Among other things, Hannon suggests that older entrepreneurs should “soul-search” so they have “a solid MRI” of their own passion, personality, talents and inner drive to start a business.
Also, they should do research so that they will know “what it will take to really do this in terms of time and money.” They need to figure out a strict starting budget, since “debt is a dream killer,” she said.
Networking is essential for older new business owners, too, she added.
“I can’t overemphasize the importance of networking to help your business get off the ground and grow. Your network, your tribe, your believers are the ones who are going to propel you forward to success.
“Network with people doing work in the field you are eyeing. Ask how they got there, how they do their jobs, what they love about it,” she said.

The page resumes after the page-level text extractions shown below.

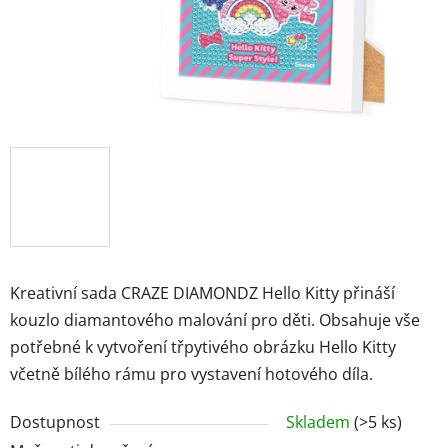
Značky
Přihlášení
Kreativní sada CRAZE DIAMONDZ Hello Kitty přináší
kouzlo diamantového malování pro děti. Obsahuje vše
potřebné k vytvoření třpytivého obrázku Hello Kitty
včetně bílého rámu pro vystavení hotového díla.
Dostupnost
Skladem
(>5 ks)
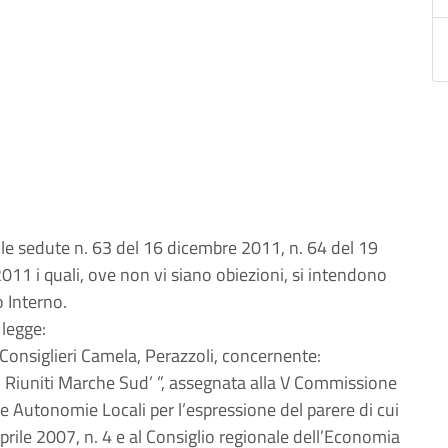
lle sedute n. 63 del 16 dicembre 2011, n. 64 del 19
11 i quali, ove non vi siano obiezioni, si intendono
o Interno.
 legge:
 Consiglieri Camela, Perazzoli, concernente:
li Riuniti Marche Sud’ ”, assegnata alla V Commissione
le Autonomie Locali per l’espressione del parere di cui
prile 2007, n. 4 e al Consiglio regionale dell’Economia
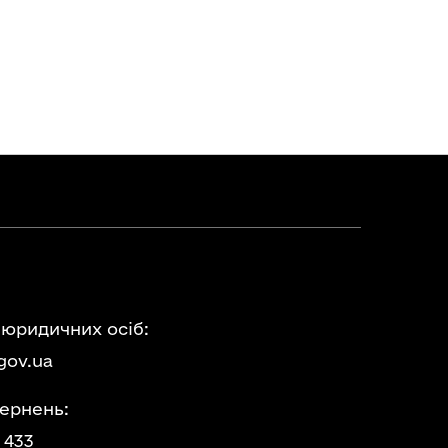
 юридичних осіб:
gov.ua
ернень:
 433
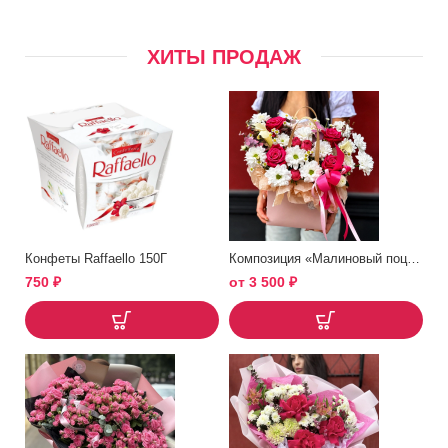
ХИТЫ ПРОДАЖ
Конфеты Raffaello 150Г
Композиция «Малиновый поцелуй»
750
₽
от
3 500
₽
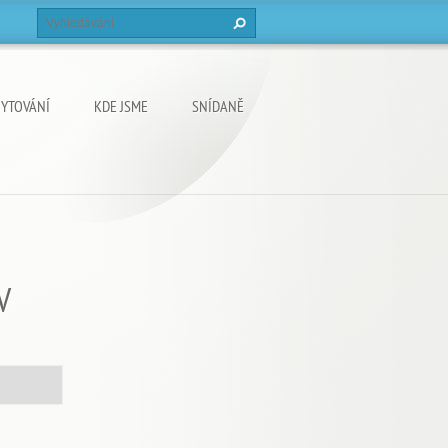
YTOVÁNÍ
KDE JSME
SNÍDANĚ
V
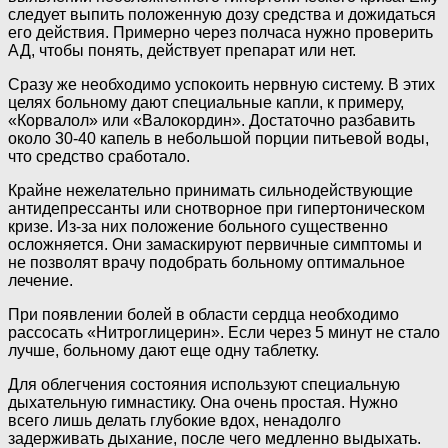
следует выпить положенную дозу средства и дожидаться
его действия. Примерно через полчаса нужно проверить
АД, чтобы понять, действует препарат или нет.
Сразу же необходимо успокоить нервную систему. В этих
целях больному дают специальные капли, к примеру,
«Корвалол» или «Валокордин». Достаточно разбавить
около 30-40 капель в небольшой порции питьевой воды,
что средство сработало.
Крайне нежелательно принимать сильнодействующие
антидепрессанты или снотворное при гипертоническом
кризе. Из-за них положение больного существенно
осложняется. Они замаскируют первичные симптомы и
не позволят врачу подобрать больному оптимальное
лечение.
При появлении болей в области сердца необходимо
рассосать «Нитроглицерин». Если через 5 минут не стало
лучше, больному дают еще одну таблетку.
Для облегчения состояния используют специальную
дыхательную гимнастику. Она очень простая. Нужно
всего лишь делать глубокие вдох, ненадолго
задерживать дыхание, после чего медленно выдыхать.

Hannon agreed that “not everyone is wired to be an entrepreneur” in later life, but noted that many recent successful startups involve “senior-junior partnerships” where a 50- or 60-something boss pairs up with a 20s or 30s go-getter to share the direction of the business.
A new type of event
After two decades of being known as “the 50+EXPO,” the annual event presented by the Howard County Office of Aging and Independence has changed its format as well as its name.
“Our Master Aging event is going to make a statement: In Howard County, everyone can age with dignity and enjoy the very best quality of life,” Howard County Executive Calvin Ball said in a statement. “The future of our community will be age-friendly, building on our strengths to provide the highest quality resources that enrich your lives.”
The event will still feature vendors and exhibitors. And for those who have become accustomed to seeing the Capitol Steps perform at past expos, they will return as well for a 2 p.m. show. Tickets are $5 for the performance.
There is also a new $1 admission fee to the exhibits, which will be on the HCC campus at Duncan Hall, the Health Sciences Building and the Horowitz Visual and Performing Arts Center.